→ REQUIREMENT
Wherever the word "Épluches" appears in a line of the data, that line should be copied.
▼
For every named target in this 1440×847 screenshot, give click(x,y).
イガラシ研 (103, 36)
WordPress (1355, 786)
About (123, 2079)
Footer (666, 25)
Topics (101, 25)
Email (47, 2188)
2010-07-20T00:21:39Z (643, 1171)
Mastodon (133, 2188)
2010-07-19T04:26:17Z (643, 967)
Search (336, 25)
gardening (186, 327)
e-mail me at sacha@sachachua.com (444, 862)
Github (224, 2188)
▲
▼
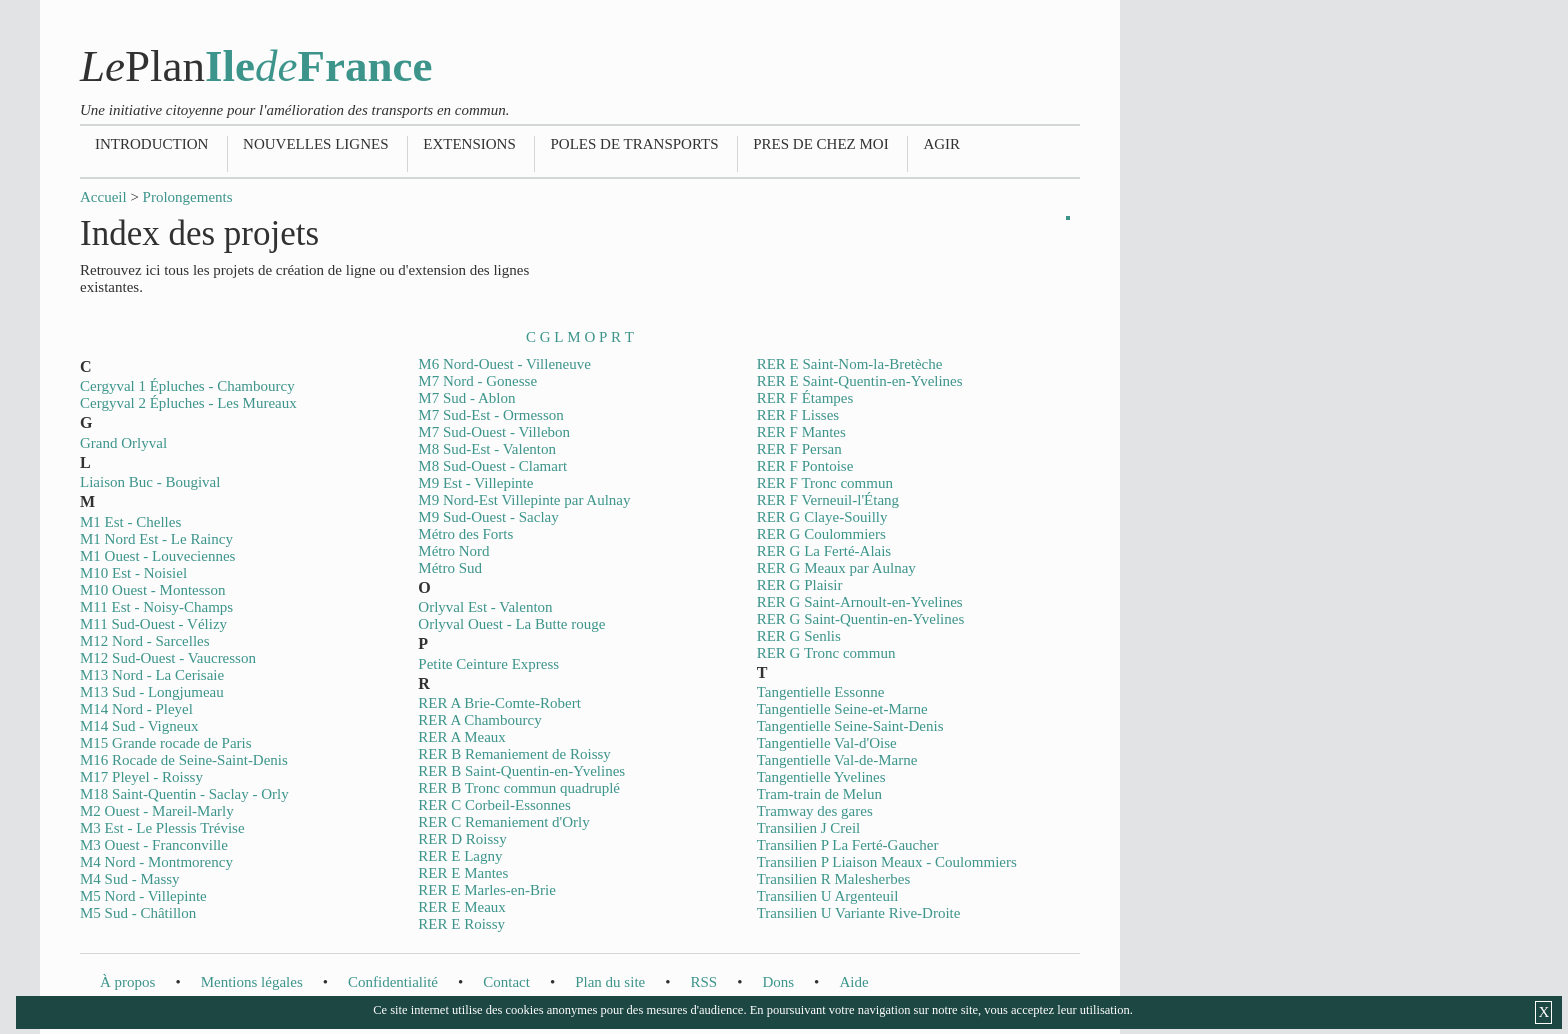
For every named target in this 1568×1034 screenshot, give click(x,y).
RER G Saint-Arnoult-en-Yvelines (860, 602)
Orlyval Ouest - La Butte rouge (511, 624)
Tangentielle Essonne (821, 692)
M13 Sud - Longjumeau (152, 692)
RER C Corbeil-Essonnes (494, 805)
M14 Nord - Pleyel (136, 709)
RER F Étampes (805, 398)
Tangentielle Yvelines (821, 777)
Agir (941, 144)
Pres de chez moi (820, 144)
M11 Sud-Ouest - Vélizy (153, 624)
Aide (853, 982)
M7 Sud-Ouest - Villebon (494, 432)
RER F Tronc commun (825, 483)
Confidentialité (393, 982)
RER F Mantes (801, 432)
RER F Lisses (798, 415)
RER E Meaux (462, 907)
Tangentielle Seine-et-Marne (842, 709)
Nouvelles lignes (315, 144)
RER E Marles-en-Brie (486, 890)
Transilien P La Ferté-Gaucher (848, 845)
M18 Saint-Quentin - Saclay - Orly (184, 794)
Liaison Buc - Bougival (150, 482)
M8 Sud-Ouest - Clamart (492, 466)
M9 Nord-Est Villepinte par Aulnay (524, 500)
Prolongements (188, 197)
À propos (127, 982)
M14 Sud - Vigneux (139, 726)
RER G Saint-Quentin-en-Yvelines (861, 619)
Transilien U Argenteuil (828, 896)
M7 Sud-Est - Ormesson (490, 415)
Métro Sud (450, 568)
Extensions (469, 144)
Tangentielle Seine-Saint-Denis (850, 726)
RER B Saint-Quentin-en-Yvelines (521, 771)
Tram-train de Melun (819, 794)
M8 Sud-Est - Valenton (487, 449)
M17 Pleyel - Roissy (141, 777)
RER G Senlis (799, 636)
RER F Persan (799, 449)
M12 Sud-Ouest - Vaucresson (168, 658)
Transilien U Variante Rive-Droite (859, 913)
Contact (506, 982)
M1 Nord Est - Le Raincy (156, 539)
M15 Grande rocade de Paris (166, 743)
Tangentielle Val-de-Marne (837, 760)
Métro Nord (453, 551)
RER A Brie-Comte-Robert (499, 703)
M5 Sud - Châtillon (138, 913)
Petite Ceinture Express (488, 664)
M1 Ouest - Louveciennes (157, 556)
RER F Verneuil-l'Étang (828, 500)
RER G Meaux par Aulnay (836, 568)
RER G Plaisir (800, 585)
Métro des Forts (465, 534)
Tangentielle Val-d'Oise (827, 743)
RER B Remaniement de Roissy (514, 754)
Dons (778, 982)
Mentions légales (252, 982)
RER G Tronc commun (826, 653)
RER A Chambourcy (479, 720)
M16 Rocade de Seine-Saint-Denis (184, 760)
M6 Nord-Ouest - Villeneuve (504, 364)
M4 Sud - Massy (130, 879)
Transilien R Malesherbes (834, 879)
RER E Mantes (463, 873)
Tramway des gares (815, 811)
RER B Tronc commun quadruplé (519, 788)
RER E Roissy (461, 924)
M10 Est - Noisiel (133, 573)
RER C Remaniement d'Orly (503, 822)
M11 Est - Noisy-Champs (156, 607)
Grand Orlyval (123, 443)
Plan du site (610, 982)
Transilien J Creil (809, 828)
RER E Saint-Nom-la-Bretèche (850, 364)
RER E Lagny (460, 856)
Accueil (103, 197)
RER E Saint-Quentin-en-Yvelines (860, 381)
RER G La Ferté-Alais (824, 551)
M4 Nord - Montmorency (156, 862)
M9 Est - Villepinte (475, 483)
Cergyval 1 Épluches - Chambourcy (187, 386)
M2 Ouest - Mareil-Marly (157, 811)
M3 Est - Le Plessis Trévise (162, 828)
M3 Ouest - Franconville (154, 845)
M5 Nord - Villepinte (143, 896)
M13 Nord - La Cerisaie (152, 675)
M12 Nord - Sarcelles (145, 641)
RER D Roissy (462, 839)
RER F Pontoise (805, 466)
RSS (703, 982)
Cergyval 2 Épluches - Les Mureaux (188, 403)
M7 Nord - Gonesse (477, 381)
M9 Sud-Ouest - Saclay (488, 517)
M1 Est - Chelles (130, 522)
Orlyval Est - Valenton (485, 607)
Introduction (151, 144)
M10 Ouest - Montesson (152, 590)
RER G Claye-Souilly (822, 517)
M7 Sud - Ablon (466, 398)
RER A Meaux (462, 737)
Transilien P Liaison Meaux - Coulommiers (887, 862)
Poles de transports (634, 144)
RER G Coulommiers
▲
→ SOLUTION FOR THIS PROBLEM
Cergyval 1 Épluches - Chambourcy (187, 386)
Cergyval 2 Épluches - Les Mureaux (188, 403)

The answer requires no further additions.